Le dernier passager du wagon 13

 


La pluie tombait violemment sur la ville de Montreval lorsque Lucas monta dans le dernier métro de la nuit.

Il était presque minuit.

Les rues étaient désertes, les lampadaires clignotaient par moments, et un étrange brouillard recouvrait les rails.

Lucas venait de terminer une longue journée de travail. Fatigué, il entra rapidement dans le wagon presque vide et s’installa près de la fenêtre.

Il n’y avait que trois personnes.

Un homme âgé qui dormait au fond.
Une femme tenant un parapluie rouge.
Et un jeune garçon qui regardait fixement le sol.

Le métro démarra dans un bruit métallique inquiétant.

Au début, tout semblait normal.

Mais après quelques minutes, Lucas remarqua quelque chose d’étrange.

Le métro ne s’arrêtait plus.

Les stations défilaient sans jamais ouvrir leurs portes.

“République… Saint-Michel… Opéra…”

Puis soudain…

les noms des stations changèrent.

“Ligne abandonnée.”
“Terminus oublié.”
“Voie 13.”

Lucas fronça les sourcils.

Il regarda autour de lui.

Personne ne semblait surpris.

Même la femme au parapluie restait immobile, les yeux fixés vers la vitre noire.

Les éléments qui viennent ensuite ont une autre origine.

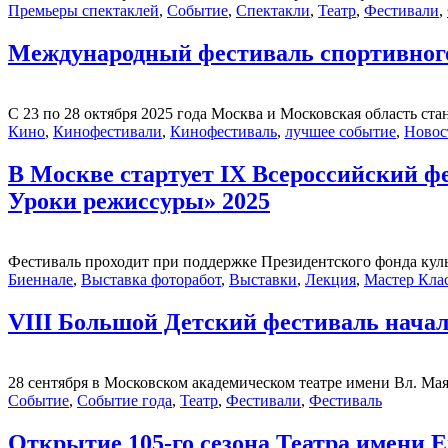
Премьеры спектаклей
,
Событие
,
Спектакли
,
Театр
,
Фестивали
,
Международный фестиваль спортивного
С 23 по 28 октября 2025 года Москва и Московская область ста
Кино
,
Кинофестивали
,
Кинофестиваль
,
лучшее событие
,
Новос
В Москве стартует IX Всероссийский ф
Уроки режиссуры» 2025
Фестиваль проходит при поддержке Президентского фонда куль
Биеннале
,
Выставка фоторабот
,
Выставки
,
Лекция
,
Мастер Кла
VIII Большой Детский фестиваль начал
28 сентября в Московском академическом театре имени Вл. Ма
Событие
,
Событие года
,
Театр
,
Фестивали
,
Фестиваль
Открытие 105-го сезона Театра имени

Le métro accéléra brusquement.

Les lumières commencèrent à clignoter.

Puis elles s’éteignirent complètement pendant quelques secondes.

Quand elles se rallumèrent…

le vieux monsieur avait disparu.

Lucas sentit son cœur se serrer.

Il se leva immédiatement.

— « Monsieur ? »

Aucune réponse.

Le siège était vide.

Mais ce n’était pas le pire.

À la place où l’homme était assis…

il y avait maintenant une flaque d’eau.

Comme s’il avait été trempé par la pluie.

Lucas commença à paniquer.

Il s’approcha des portes et appuya plusieurs fois sur le bouton d’urgence.

Rien.

Le métro continuait sa route dans un tunnel de plus en plus sombre.

Puis le jeune garçon leva lentement la tête.

— « Tu n’aurais pas dû monter ici… »

Sa voix était froide.

Presque inhumaine.

Lucas recula.

— « De quoi tu parles ? »

Le garçon le regarda sans cligner des yeux.

— « Ce métro ne ramène personne. »

Un frisson traversa tout le corps de Lucas.

Soudain, les haut-parleurs grésillèrent.

Une voix déformée annonça :

— « Prochaine station… les disparus. »

Les lumières se mirent à clignoter plus rapidement.

Et pendant une seconde…

Lucas aperçut des silhouettes dehors.

Des dizaines de personnes immobiles dans le tunnel.

Certaines semblaient blessées.
D’autres avaient le visage entièrement noir.

Comme brûlé.

Puis tout disparut.

Le métro ralentit enfin.

Les portes s’ouvrirent dans un long bruit aigu.

Dehors, il n’y avait aucune station.

Seulement un quai abandonné plongé dans le noir.

Un panneau rouillé affichait :

“VOIE 13”

La femme au parapluie se leva alors doucement.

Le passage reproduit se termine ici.